The current implementation of ParallelGC's Full GC is not suitable for Lilliput 2. In particular, it does not work with Compact Identity Hashcode. The reason for that is the compressor-style algorithm that is used in this Parallel Full GC. This algorithm precomputes forwarding addresses of objects in bulk (e.g. 64-word-blocks) and then only requires a few additional computations to get the true forwarding address of each object. The problem with this approach is that it is too rigid and does not allow for expanding of moving objects, which is necessary for Compact Identity Hashcode. Here I want to outline a parallel mark-compact algorithm that does not have this restriction.
The basic idea is to use an algorithm that is similar to the one that's used by G1 and Shenandoah.

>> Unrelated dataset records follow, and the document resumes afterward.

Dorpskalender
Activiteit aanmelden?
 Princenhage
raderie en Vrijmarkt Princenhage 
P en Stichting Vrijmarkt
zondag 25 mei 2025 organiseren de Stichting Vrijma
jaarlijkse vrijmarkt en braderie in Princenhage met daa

We assume that the first phase of the full GC identifies all reachable objects by marking them in a marking bitmap, as is already implemented by the current implementation. Unless G1 and Shenandoah, the Parallel GC does not divide the heap into regions. This is a problem, because division into regions is the important feature that facilitates the parallelism in G1 and Shenandoah. However, the current full GC implementation provides machinery to partition the heap spaces into regions and deal with objects that overlap region boundaries.
The forwarding phase is the 2nd phase of the full GC, and starts after marking completed. This phase scans the heap and computes the forwarding addresses for all reachable objects.

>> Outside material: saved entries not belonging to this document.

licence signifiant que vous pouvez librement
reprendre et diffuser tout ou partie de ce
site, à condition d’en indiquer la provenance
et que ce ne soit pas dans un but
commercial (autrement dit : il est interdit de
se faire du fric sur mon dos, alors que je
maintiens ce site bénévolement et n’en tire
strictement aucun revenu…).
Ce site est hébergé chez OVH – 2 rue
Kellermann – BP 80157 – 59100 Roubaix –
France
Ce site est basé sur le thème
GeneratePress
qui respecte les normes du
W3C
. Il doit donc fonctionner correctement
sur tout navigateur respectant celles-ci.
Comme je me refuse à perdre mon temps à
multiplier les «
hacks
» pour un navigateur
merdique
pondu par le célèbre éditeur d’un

The work of calculating the forwarding addresses is carried by multiple GC workers, therefore we need a way to divide up the work between the GC threads. This is achieved as follows:
The heap is divided into N equal-sized regions, and we start out with a list of regions. This list comprises the whole heap.
Each worker iterates this list. By doing so, the worker claims regions, i.e. it atomically claims ownership of the whole region. This means, that from there on, it is this worker's responsibility to handle all work related to computing the forwarding addresses, and later to do the copying of all objects in that region. A special case are objects that overlap region boundaries: in this case, the overlapping object is 'owned' by the worker that owns the region that the object overlaps into.